Observation data (J2000 epoch)
- Constellation: Hydra
- Right ascension: 14^{h} 29^{m} 49.1156^{s}
- Declination: −29° 44′ 54.545″
- Redshift: 0.022983
- Heliocentric radial velocity: 6890 ± 12 km/s
- Distance: 342.5 ± 24.0 Mly (105.02 ± 7.36 Mpc)
- Apparent magnitude (V): 12.9

Characteristics
- Type: SA(s)0+
- Size: ~205,300 ly (62.94 kpc) (estimated)
- Apparent size (V): 1.2′ × 1.0′

Other designations
- ESO 447- G 008, 2MASX J14294908-2944544, MCG -05-34-015, PGC 51794

= NGC 5626 =

Galaxy in the constellation Hydra

NGC 5626 is a lenticular galaxy in the constellation of Hydra.

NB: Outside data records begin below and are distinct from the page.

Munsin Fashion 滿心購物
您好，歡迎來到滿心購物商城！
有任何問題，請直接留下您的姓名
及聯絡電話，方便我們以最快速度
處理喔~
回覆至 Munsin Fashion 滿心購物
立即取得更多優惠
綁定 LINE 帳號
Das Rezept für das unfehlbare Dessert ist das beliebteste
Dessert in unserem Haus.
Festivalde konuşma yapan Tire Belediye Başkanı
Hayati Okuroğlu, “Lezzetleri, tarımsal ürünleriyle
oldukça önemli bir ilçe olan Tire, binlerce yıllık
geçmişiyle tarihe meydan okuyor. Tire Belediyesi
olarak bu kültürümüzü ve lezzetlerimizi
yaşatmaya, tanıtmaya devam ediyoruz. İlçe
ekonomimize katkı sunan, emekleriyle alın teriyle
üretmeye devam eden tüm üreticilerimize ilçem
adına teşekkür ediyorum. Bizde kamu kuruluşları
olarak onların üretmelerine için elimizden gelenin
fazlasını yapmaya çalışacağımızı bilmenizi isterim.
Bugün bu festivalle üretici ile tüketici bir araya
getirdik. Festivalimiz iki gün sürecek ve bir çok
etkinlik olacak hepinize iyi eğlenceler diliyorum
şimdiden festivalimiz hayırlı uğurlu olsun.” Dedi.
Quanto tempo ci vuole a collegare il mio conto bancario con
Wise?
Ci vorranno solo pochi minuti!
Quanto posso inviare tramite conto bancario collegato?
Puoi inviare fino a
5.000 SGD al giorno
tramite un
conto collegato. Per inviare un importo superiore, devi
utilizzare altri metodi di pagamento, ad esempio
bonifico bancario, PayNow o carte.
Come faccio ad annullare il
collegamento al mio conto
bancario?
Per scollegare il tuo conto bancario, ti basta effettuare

Its velocity with respect to the cosmic microwave background is 7,120 ± 20 km/s, which corresponds to a Hubble distance of 105.0 ± 7.4 Mpc (~342 million light-years). It was discovered by British astronomer John Herschel on 30 March 1835.

One supernova has been observed in NGC 5626: SN 2023kyb (Type Ia, mag. 17.679) was discovered by ATLAS on 17 June 2023.